Le nuove misure puntano soprattutto a ridurre le entrate energetiche del Cremlino e a chiudere alcuni dei canali finanziari utilizzati per aggirare le restrizioni occidentali. «Accolgo con favore l’accordo sul ventunesimo pacchetto di sanzioni contro la Russia», ha detto la presidente della Commissione europea Ursula von der Leyen. «In un momento in cui l’Ucraina ha acquisito slancio militare, le nostre sanzioni continuano a indebolire le basi economiche dello sforzo bellico russo».

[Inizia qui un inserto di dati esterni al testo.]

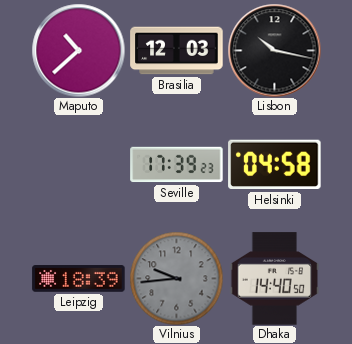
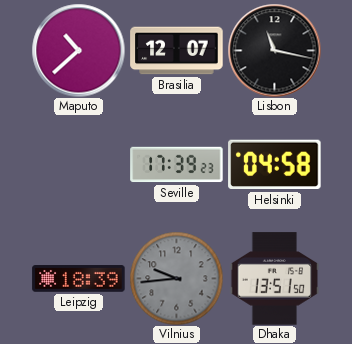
Brasilia: 12:03 -> 12:07
Lisbon: 10:17 -> 11:17
Dhaka: 14:40 -> 13:51
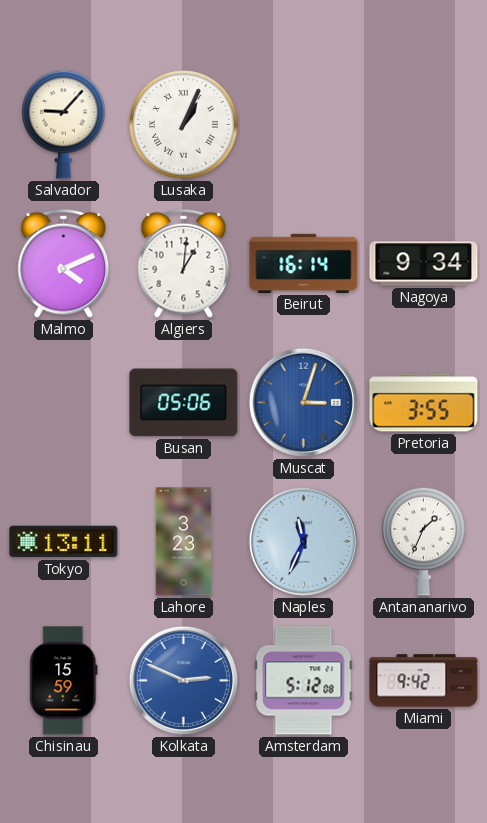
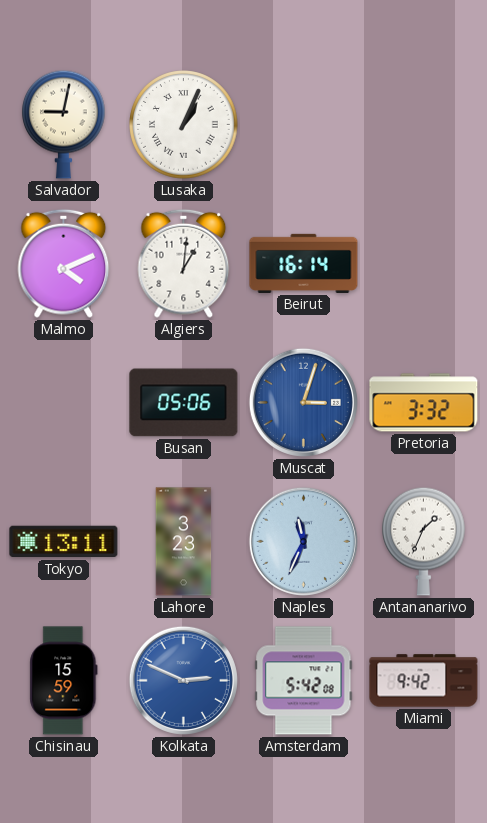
Salvador: 9:07 -> 9:02
Nagoya: 9:34 -> none
Pretoria: 3:55 -> 3:32
Amsterdam: 5:12 -> 5:42
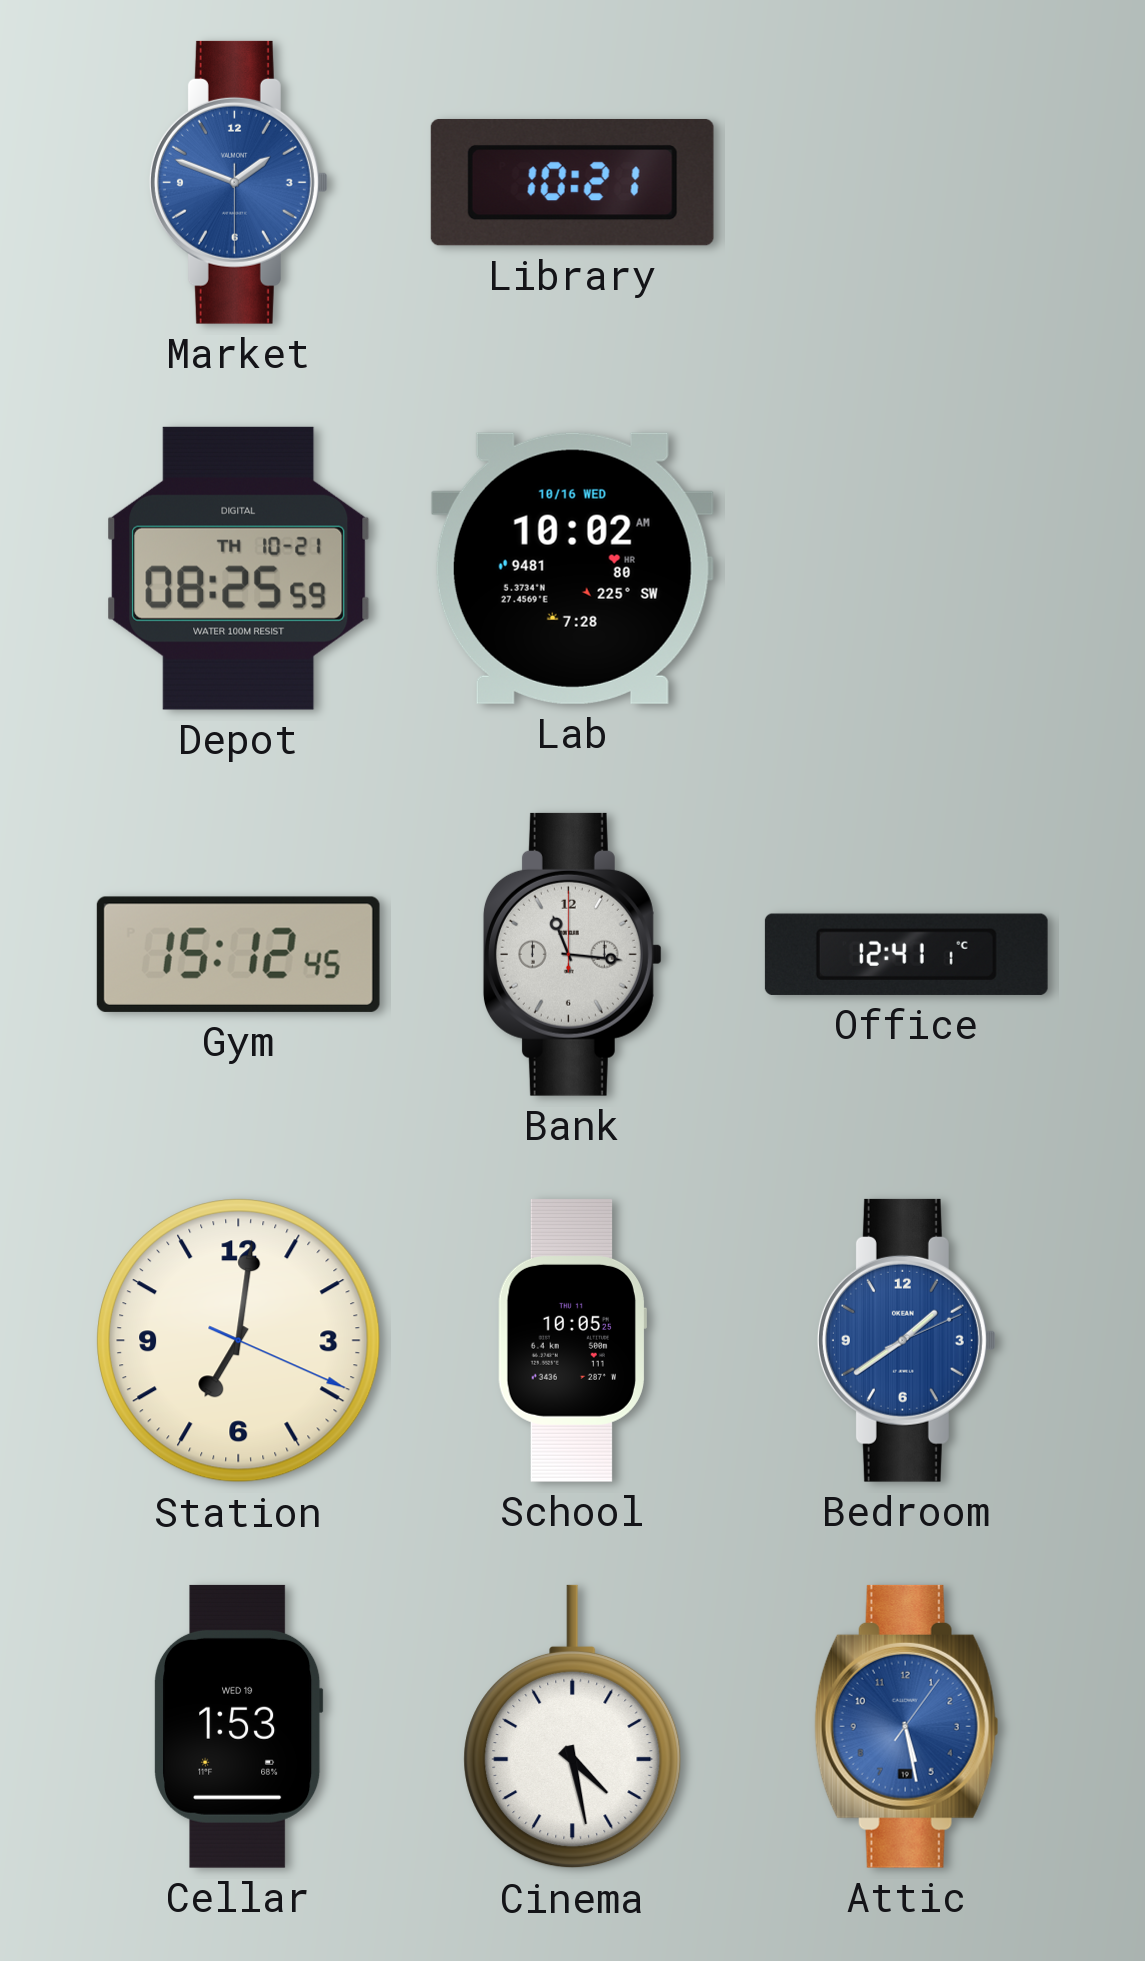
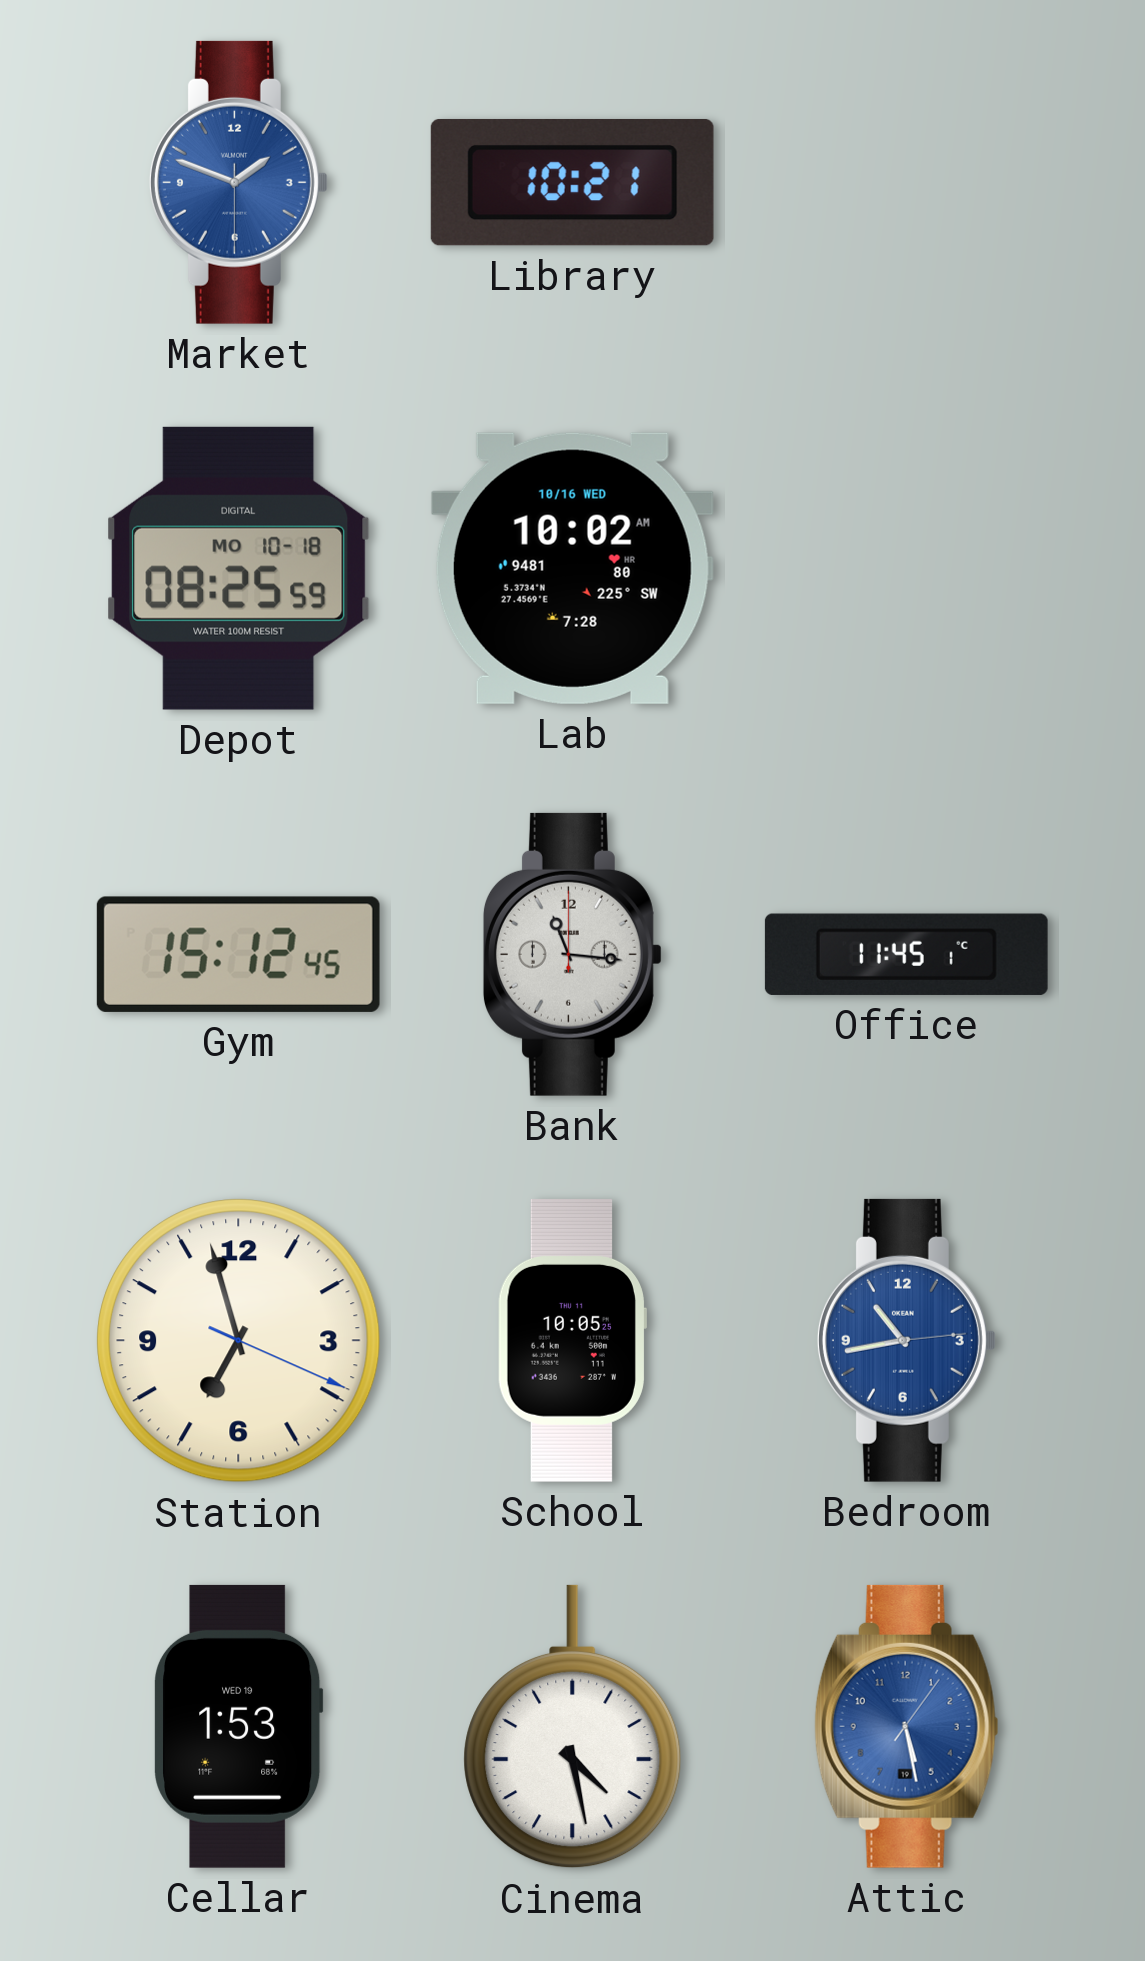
Depot date: TH 10-21 -> MO 10-18
Office: 12:41 -> 11:45
Station: 7:01 -> 6:57
Bedroom: 1:39 -> 10:43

Il pacchetto estende il divieto di transazioni ad altre 32 banche russe e colpisce società legate alle criptovalute, piattaforme per il commercio del petrolio e operatori sospettati di favorire l’elusione delle sanzioni. Bruxelles vuole intervenire non soltanto sugli istituti con sede in Russia, ma anche sugli intermediari e sulle reti create fuori dal paese per continuare a finanziare e rifornire l’apparato militare.

«Abbiamo aggiunto altre 32 banche russe alla nostra lista di soggetti sottoposti al divieto di effettuare transazioni, così come società operanti nel settore delle criptovalute e piattaforme di commercio petrolifero», ha spiegato von der Leyen.